# anyone studying yet??



## wimp (Sep 19, 2007)

while looking at the topics in this forum I realized that there are not many specific questions about practice problems or questions about subject matter. Is everyone studying yet for the test in October?

wimp :reading:


----------



## Capt Worley PE (Sep 19, 2007)

I am, but its kinda slow going for me. I wish there were more study questions that are like the NCEES ones. The ones in the MERM companion are pretty lengthy.


----------



## wimp (Sep 20, 2007)

Captain Worley said:


> I am, but its kinda slow going for me. I wish there were more study questions that are like the NCEES ones. The ones in the MERM companion are pretty lengthy.


I am spending quite a bit of time reviewing, but can't help spending a lot of time on the same old stuff! I failed the Strl-1 exam last go around, but did not feel like I was ill prepared. I have been studying for the Oct exam and feel the same feeling.


----------



## jascia1919 (Sep 22, 2007)

I am trying to speed up. kind of inefficient. I just started to read the AASHTO code in detail.
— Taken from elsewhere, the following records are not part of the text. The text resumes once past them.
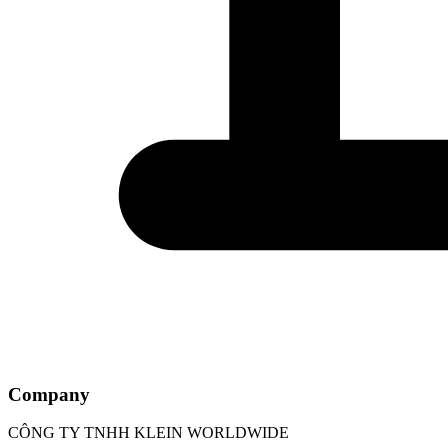
Company
CÔNG TY TNHH KLEIN WORLDWIDE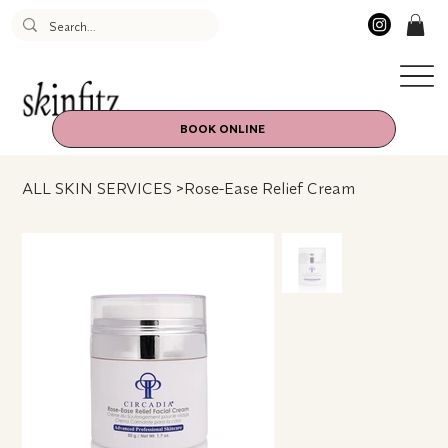
BOOK ONLINE
ALL SKIN SERVICES
>
Rose-Ease Relief Cream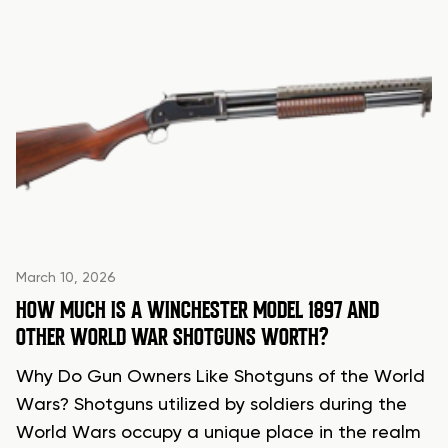
March 10, 2026
HOW MUCH IS A WINCHESTER MODEL 1897 AND
OTHER WORLD WAR SHOTGUNS WORTH?
Why Do Gun Owners Like Shotguns of the World
Wars? Shotguns utilized by soldiers during the
World Wars occupy a unique place in the realm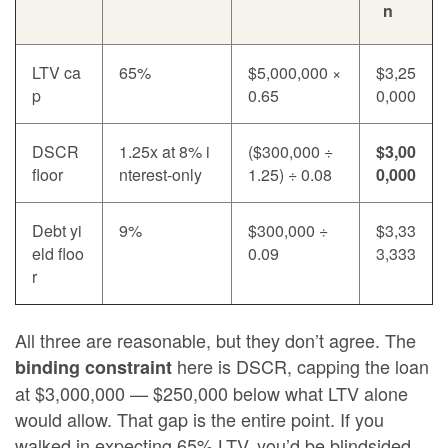
n
LTV ca
65%
$5,000,000 ×
$3,25
p
0.65
0,000
DSCR
1.25x at 8% i
($300,000 ÷
$3,00
floor
nterest-only
1.25) ÷ 0.08
0,000
Debt yi
9%
$300,000 ÷
$3,33
eld floo
0.09
3,333
r
All three are reasonable, but they don’t agree. The
here is DSCR, capping the loan
binding constraint
at $3,000,000 — $250,000 below what LTV alone
would allow. That gap is the entire point. If you
walked in expecting 65% LTV, you’d be blindsided.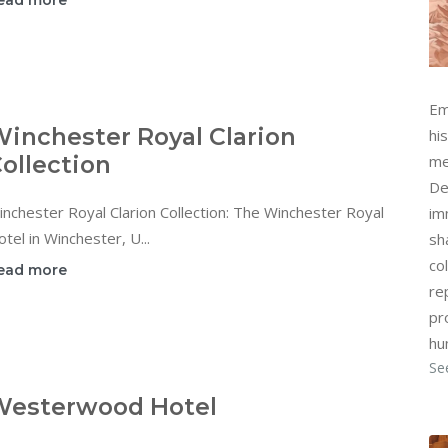
ead more
Em
inchester Royal Clarion
hi
ollection
me
De
nchester Royal Clarion Collection: The Winchester Royal
im
tel in Winchester, U...
sh
col
ead more
re
pr
hu
Se
Westerwood Hotel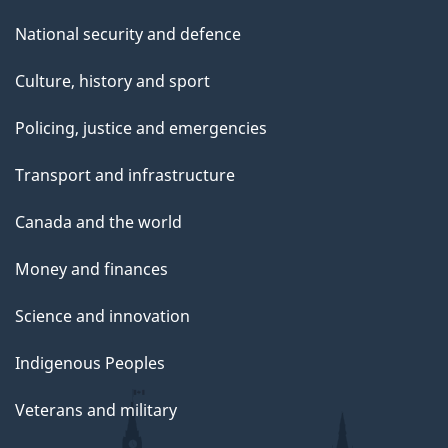
National security and defence
Culture, history and sport
Policing, justice and emergencies
Transport and infrastructure
Canada and the world
Money and finances
Science and innovation
Indigenous Peoples
Veterans and military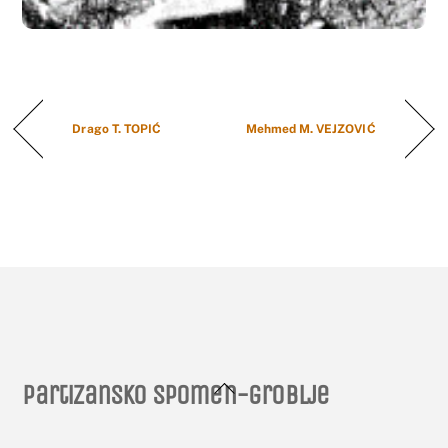
Drago T. TOPIĆ
Mehmed M. VEJZOVIĆ
Back
Partizansko spomen-groblje
To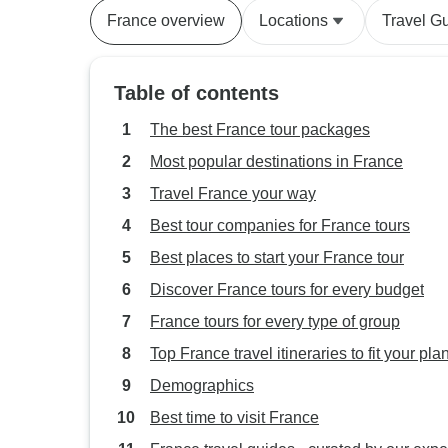
France overview
Locations
Travel G
Table of contents
The best France tour packages
Most popular destinations in France
Travel France your way
Best tour companies for France tours
Best places to start your France tour
Discover France tours for every budget
France tours for every type of group
Top France travel itineraries to fit your pla
Demographics
Best time to visit France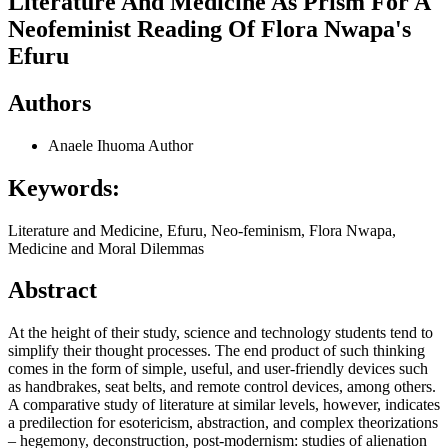
Literature And Medicine As Prism For A
Neofeminist Reading Of Flora Nwapa's
Efuru
Authors
Anaele Ihuoma
Author
Keywords:
Literature and Medicine, Efuru, Neo-feminism, Flora Nwapa,
Medicine and Moral Dilemmas
Abstract
At the height of their study, science and technology students tend to
simplify their thought processes. The end product of such thinking
comes in the form of simple, useful, and user-friendly devices such
as handbrakes, seat belts, and remote control devices, among others.
A comparative study of literature at similar levels, however, indicates
a predilection for esotericism, abstraction, and complex theorizations
– hegemony, deconstruction, post-modernism: studies of alienation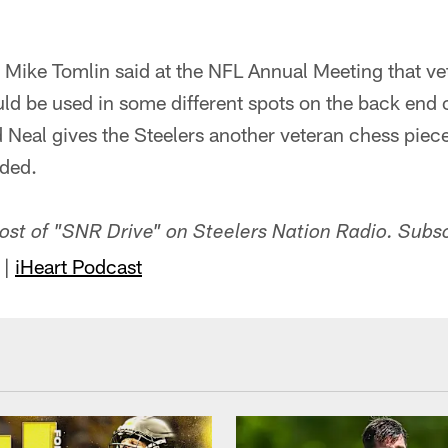
 Mike Tomlin said at the NFL Annual Meeting that v
ld be used in some different spots on the back end o
d Neal gives the Steelers another veteran chess piec
eded.
-host of "SNR Drive" on Steelers Nation Radio. Subs
|
iHeart Podcast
I am preparing for SEII (Bridge) in October.


----------



## ODB_PE (Oct 21, 2007)

wimp said:


> I am spending quite a bit of time reviewing, but can't help spending a lot of time on the same old stuff! I failed the Strl-1 exam last go around, but did not feel like I was ill prepared. I have been studying for the Oct exam and feel the same feeling.


wimp,

Newbie here who has been lurking a while and seen your posts. I'll take STR 1 for the first time on Friday.

I feel like I probably haven't studied enough, but right now I am cycling between confidence and panic.

I rely heavily on the SERM, 6 minute solutions, and the NCEES sample questions. I bought the NCEES questions first a while ago, and probably became over confident since it seemed like I could do half of them in my head. Once I started using the six minute solutions, I became more worried although I tell myself there's no way the questions can be that in-depth.

My advantages are that I have always been a very good test taker, and consider myself to be quite resourceful in that I will be able to remember where to find a similar sample question to something on the exam - however, that should be a desired trait of most engineers and I start thinking why is the pass rate so low!

So, since you took it in April,a couple of questions if you don't mind:

Are the NCEES sample questions even close to what you see on the exam? Why did you fail? Lack of knowledge in certain areas? Forgot to bring the IBC? Did the NCEES evaluation of your performance contribute anything to your understanding of why you failed?

TIA and good luck.


----------



## al***vj (Jun 10, 2008)

Practice, practice, practice. That's the key.


----------